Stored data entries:

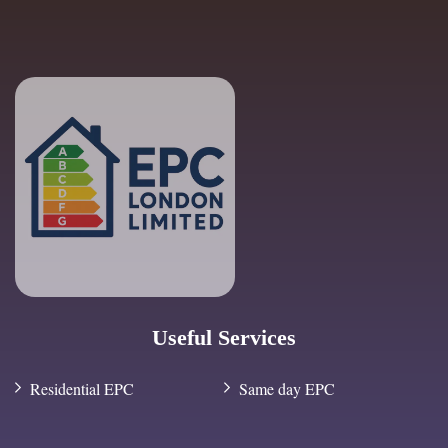
Useful Services
Residential EPC
Same day EPC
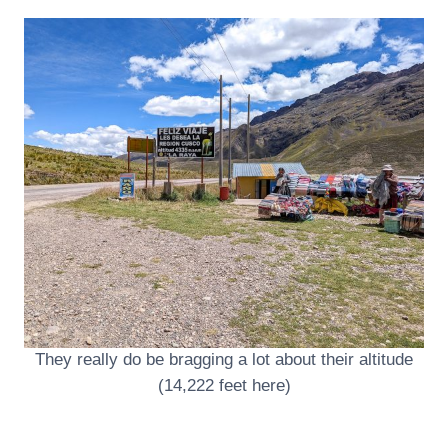
They really do be bragging a lot about their altitude
(14,222 feet here)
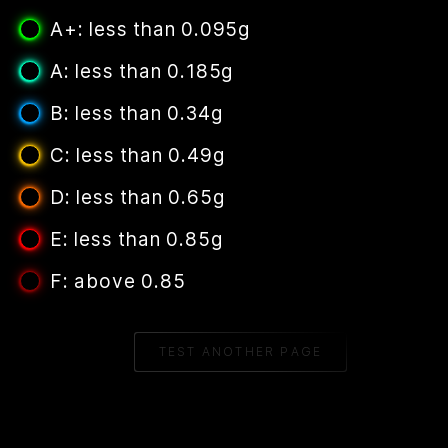
A+: less than 0.095g
A: less than 0.185g
B: less than 0.34g
C: less than 0.49g
D: less than 0.65g
E: less than 0.85g
F: above 0.85
TEST ANOTHER PAGE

◆ About this task ◆
Pick out the lines above containing the word "less", then copy them.

◆ Task result ◆
A+: less than 0.095g
A: less than 0.185g
B: less than 0.34g
C: less than 0.49g
D: less than 0.65g
E: less than 0.85g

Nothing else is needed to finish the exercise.